What this task involves:
Would you print the listing that follows exactly, but without its pictures?

Data section:
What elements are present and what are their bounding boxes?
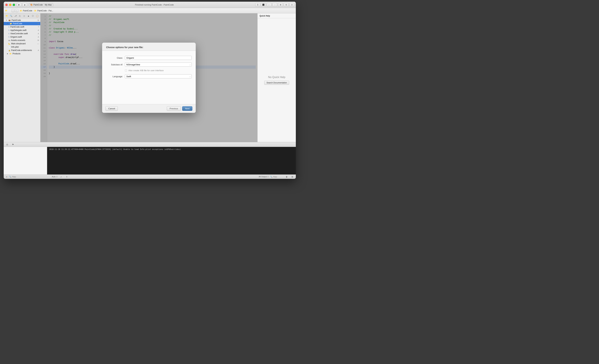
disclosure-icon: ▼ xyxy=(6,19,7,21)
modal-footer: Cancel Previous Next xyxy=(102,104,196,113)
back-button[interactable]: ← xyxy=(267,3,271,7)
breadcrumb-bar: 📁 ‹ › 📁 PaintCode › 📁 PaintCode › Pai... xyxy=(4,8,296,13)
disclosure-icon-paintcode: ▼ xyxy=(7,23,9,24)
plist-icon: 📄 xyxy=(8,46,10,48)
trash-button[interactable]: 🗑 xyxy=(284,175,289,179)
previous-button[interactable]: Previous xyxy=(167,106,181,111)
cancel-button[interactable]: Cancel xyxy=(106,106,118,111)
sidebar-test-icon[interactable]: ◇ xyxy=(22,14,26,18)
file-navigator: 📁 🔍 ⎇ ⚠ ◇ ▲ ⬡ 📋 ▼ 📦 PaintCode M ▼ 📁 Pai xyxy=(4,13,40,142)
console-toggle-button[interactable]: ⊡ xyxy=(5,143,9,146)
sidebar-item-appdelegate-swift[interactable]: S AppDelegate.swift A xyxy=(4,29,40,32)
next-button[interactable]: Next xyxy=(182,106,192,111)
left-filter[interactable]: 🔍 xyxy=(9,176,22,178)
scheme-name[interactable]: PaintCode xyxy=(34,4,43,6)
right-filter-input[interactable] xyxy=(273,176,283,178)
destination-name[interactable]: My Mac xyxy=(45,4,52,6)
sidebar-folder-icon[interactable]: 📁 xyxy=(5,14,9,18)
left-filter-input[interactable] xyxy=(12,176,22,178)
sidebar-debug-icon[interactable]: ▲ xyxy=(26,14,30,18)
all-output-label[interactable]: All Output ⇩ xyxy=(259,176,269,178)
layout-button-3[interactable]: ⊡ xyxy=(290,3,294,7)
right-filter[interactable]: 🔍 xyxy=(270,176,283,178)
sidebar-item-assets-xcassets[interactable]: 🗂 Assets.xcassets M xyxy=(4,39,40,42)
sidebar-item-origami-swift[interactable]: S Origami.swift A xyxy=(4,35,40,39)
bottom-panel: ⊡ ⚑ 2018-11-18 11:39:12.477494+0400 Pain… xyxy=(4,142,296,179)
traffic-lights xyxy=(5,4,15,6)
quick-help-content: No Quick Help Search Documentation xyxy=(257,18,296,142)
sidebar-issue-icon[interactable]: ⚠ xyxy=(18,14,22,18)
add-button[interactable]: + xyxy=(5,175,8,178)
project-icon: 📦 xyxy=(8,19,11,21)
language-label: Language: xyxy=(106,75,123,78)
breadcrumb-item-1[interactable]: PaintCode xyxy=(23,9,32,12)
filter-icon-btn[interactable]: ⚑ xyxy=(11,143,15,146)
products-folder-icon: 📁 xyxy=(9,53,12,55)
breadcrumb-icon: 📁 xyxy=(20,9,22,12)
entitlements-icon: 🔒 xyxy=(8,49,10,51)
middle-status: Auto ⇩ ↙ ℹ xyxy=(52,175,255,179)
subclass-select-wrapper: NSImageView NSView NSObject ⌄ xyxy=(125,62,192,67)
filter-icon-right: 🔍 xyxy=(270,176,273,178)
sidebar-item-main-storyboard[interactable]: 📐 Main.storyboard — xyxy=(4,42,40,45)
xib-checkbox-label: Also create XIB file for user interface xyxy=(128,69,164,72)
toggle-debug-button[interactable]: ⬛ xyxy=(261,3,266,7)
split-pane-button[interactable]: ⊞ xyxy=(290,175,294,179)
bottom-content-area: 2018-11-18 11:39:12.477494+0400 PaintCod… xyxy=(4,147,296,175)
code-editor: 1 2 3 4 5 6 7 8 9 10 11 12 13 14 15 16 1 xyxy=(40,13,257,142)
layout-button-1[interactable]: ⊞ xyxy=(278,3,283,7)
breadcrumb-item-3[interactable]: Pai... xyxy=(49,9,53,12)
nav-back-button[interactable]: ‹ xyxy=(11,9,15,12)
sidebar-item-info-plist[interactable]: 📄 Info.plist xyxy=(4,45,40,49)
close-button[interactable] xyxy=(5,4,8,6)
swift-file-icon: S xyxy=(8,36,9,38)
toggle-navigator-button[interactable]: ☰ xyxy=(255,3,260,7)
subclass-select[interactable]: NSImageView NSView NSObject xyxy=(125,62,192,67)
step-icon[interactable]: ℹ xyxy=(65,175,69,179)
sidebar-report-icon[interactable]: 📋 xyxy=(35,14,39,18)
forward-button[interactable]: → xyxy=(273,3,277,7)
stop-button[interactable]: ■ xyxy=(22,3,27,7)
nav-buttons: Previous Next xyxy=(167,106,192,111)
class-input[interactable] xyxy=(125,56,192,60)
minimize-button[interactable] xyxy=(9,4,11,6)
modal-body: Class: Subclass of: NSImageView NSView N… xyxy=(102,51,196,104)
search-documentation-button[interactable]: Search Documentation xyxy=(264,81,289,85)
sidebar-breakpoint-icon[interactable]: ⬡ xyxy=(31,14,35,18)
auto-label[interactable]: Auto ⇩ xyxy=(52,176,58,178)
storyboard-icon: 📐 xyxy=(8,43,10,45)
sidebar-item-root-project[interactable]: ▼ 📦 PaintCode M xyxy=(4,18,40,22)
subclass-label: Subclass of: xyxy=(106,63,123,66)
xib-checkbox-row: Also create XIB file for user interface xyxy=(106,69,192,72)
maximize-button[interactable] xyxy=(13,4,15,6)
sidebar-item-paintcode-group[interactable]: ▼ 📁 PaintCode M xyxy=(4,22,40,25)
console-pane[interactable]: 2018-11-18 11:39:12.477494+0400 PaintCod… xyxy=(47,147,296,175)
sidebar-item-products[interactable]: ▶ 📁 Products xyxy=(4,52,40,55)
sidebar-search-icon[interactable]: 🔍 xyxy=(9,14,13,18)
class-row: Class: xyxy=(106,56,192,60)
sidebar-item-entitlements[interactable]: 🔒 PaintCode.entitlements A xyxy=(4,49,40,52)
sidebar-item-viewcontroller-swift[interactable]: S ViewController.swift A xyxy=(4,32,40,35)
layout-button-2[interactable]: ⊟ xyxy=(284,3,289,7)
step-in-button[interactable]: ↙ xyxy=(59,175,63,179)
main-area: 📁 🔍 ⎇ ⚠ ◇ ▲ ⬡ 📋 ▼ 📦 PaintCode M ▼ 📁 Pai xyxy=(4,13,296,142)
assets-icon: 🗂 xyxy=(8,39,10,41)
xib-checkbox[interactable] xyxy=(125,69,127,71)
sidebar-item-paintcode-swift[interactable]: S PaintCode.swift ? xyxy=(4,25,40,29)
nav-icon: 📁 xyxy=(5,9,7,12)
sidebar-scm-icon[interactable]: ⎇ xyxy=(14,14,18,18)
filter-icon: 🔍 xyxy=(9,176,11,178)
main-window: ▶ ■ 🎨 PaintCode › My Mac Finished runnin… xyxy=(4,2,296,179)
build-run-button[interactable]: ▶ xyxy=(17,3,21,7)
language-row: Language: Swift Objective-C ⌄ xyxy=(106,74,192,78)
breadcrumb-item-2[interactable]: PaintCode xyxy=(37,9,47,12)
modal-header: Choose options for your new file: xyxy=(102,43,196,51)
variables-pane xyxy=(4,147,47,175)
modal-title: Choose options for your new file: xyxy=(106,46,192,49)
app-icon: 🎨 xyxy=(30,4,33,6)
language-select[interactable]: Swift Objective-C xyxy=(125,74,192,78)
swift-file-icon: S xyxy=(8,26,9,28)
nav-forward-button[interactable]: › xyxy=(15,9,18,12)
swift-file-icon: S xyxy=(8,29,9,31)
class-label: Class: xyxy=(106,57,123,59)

Response area:
What elements are present and what are their bounding boxes?
disclosure-icon: ▼ xyxy=(6,19,7,21)
modal-footer: Cancel Previous Next xyxy=(102,104,196,113)
back-button[interactable]: ← xyxy=(267,3,271,7)
breadcrumb-bar: 📁 ‹ › 📁 PaintCode › 📁 PaintCode › Pai... xyxy=(4,8,296,13)
disclosure-icon-paintcode: ▼ xyxy=(7,23,9,24)
plist-icon: 📄 xyxy=(8,46,10,48)
trash-button[interactable]: 🗑 xyxy=(284,175,289,179)
previous-button[interactable]: Previous xyxy=(167,106,181,111)
cancel-button[interactable]: Cancel xyxy=(106,106,118,111)
sidebar-test-icon[interactable]: ◇ xyxy=(22,14,26,18)
file-navigator: 📁 🔍 ⎇ ⚠ ◇ ▲ ⬡ 📋 ▼ 📦 PaintCode M ▼ 📁 Pai xyxy=(4,13,40,142)
console-toggle-button[interactable]: ⊡ xyxy=(5,143,9,146)
sidebar-item-appdelegate-swift[interactable]: S AppDelegate.swift A xyxy=(4,29,40,32)
next-button[interactable]: Next xyxy=(182,106,192,111)
left-filter[interactable]: 🔍 xyxy=(9,176,22,178)
scheme-name[interactable]: PaintCode xyxy=(34,4,43,6)
right-filter-input[interactable] xyxy=(273,176,283,178)
destination-name[interactable]: My Mac xyxy=(45,4,52,6)
sidebar-folder-icon[interactable]: 📁 xyxy=(5,14,9,18)
left-filter-input[interactable] xyxy=(12,176,22,178)
sidebar-debug-icon[interactable]: ▲ xyxy=(26,14,30,18)
all-output-label[interactable]: All Output ⇩ xyxy=(259,176,269,178)
layout-button-3[interactable]: ⊡ xyxy=(290,3,294,7)
right-filter[interactable]: 🔍 xyxy=(270,176,283,178)
sidebar-item-assets-xcassets[interactable]: 🗂 Assets.xcassets M xyxy=(4,39,40,42)
sidebar-item-origami-swift[interactable]: S Origami.swift A xyxy=(4,35,40,39)
bottom-panel: ⊡ ⚑ 2018-11-18 11:39:12.477494+0400 Pain… xyxy=(4,142,296,179)
traffic-lights xyxy=(5,4,15,6)
quick-help-content: No Quick Help Search Documentation xyxy=(257,18,296,142)
sidebar-issue-icon[interactable]: ⚠ xyxy=(18,14,22,18)
add-button[interactable]: + xyxy=(5,175,8,178)
project-icon: 📦 xyxy=(8,19,11,21)
language-label: Language: xyxy=(106,75,123,78)
breadcrumb-item-1[interactable]: PaintCode xyxy=(23,9,32,12)
filter-icon-btn[interactable]: ⚑ xyxy=(11,143,15,146)
products-folder-icon: 📁 xyxy=(9,53,12,55)
breadcrumb-icon: 📁 xyxy=(20,9,22,12)
entitlements-icon: 🔒 xyxy=(8,49,10,51)
middle-status: Auto ⇩ ↙ ℹ xyxy=(52,175,255,179)
subclass-select-wrapper: NSImageView NSView NSObject ⌄ xyxy=(125,62,192,67)
filter-icon-right: 🔍 xyxy=(270,176,273,178)
sidebar-item-main-storyboard[interactable]: 📐 Main.storyboard — xyxy=(4,42,40,45)
xib-checkbox-label: Also create XIB file for user interface xyxy=(128,69,164,72)
toggle-debug-button[interactable]: ⬛ xyxy=(261,3,266,7)
split-pane-button[interactable]: ⊞ xyxy=(290,175,294,179)
bottom-content-area: 2018-11-18 11:39:12.477494+0400 PaintCod… xyxy=(4,147,296,175)
code-editor: 1 2 3 4 5 6 7 8 9 10 11 12 13 14 15 16 1 xyxy=(40,13,257,142)
layout-button-1[interactable]: ⊞ xyxy=(278,3,283,7)
breadcrumb-item-3[interactable]: Pai... xyxy=(49,9,53,12)
nav-back-button[interactable]: ‹ xyxy=(11,9,15,12)
sidebar-item-info-plist[interactable]: 📄 Info.plist xyxy=(4,45,40,49)
close-button[interactable] xyxy=(5,4,8,6)
swift-file-icon: S xyxy=(8,36,9,38)
toggle-navigator-button[interactable]: ☰ xyxy=(255,3,260,7)
subclass-select[interactable]: NSImageView NSView NSObject xyxy=(125,62,192,67)
step-icon[interactable]: ℹ xyxy=(65,175,69,179)
sidebar-report-icon[interactable]: 📋 xyxy=(35,14,39,18)
forward-button[interactable]: → xyxy=(273,3,277,7)
stop-button[interactable]: ■ xyxy=(22,3,27,7)
nav-buttons: Previous Next xyxy=(167,106,192,111)
class-input[interactable] xyxy=(125,56,192,60)
minimize-button[interactable] xyxy=(9,4,11,6)
modal-body: Class: Subclass of: NSImageView NSView N… xyxy=(102,51,196,104)
search-documentation-button[interactable]: Search Documentation xyxy=(264,81,289,85)
sidebar-breakpoint-icon[interactable]: ⬡ xyxy=(31,14,35,18)
auto-label[interactable]: Auto ⇩ xyxy=(52,176,58,178)
storyboard-icon: 📐 xyxy=(8,43,10,45)
sidebar-item-root-project[interactable]: ▼ 📦 PaintCode M xyxy=(4,18,40,22)
subclass-label: Subclass of: xyxy=(106,63,123,66)
xib-checkbox-row: Also create XIB file for user interface xyxy=(106,69,192,72)
maximize-button[interactable] xyxy=(13,4,15,6)
sidebar-item-paintcode-group[interactable]: ▼ 📁 PaintCode M xyxy=(4,22,40,25)
console-pane[interactable]: 2018-11-18 11:39:12.477494+0400 PaintCod… xyxy=(47,147,296,175)
sidebar-item-products[interactable]: ▶ 📁 Products xyxy=(4,52,40,55)
sidebar-search-icon[interactable]: 🔍 xyxy=(9,14,13,18)
class-row: Class: xyxy=(106,56,192,60)
sidebar-item-entitlements[interactable]: 🔒 PaintCode.entitlements A xyxy=(4,49,40,52)
sidebar-item-viewcontroller-swift[interactable]: S ViewController.swift A xyxy=(4,32,40,35)
layout-button-2[interactable]: ⊟ xyxy=(284,3,289,7)
step-in-button[interactable]: ↙ xyxy=(59,175,63,179)
main-area: 📁 🔍 ⎇ ⚠ ◇ ▲ ⬡ 📋 ▼ 📦 PaintCode M ▼ 📁 Pai xyxy=(4,13,296,142)
assets-icon: 🗂 xyxy=(8,39,10,41)
xib-checkbox[interactable] xyxy=(125,69,127,71)
sidebar-item-paintcode-swift[interactable]: S PaintCode.swift ? xyxy=(4,25,40,29)
nav-icon: 📁 xyxy=(5,9,7,12)
sidebar-scm-icon[interactable]: ⎇ xyxy=(14,14,18,18)
filter-icon: 🔍 xyxy=(9,176,11,178)
main-window: ▶ ■ 🎨 PaintCode › My Mac Finished runnin… xyxy=(4,2,296,179)
build-run-button[interactable]: ▶ xyxy=(17,3,21,7)
language-row: Language: Swift Objective-C ⌄ xyxy=(106,74,192,78)
breadcrumb-item-2[interactable]: PaintCode xyxy=(37,9,47,12)
modal-header: Choose options for your new file: xyxy=(102,43,196,51)
variables-pane xyxy=(4,147,47,175)
modal-title: Choose options for your new file: xyxy=(106,46,192,49)
app-icon: 🎨 xyxy=(30,4,33,6)
language-select[interactable]: Swift Objective-C xyxy=(125,74,192,78)
swift-file-icon: S xyxy=(8,26,9,28)
nav-forward-button[interactable]: › xyxy=(15,9,18,12)
swift-file-icon: S xyxy=(8,29,9,31)
class-label: Class: xyxy=(106,57,123,59)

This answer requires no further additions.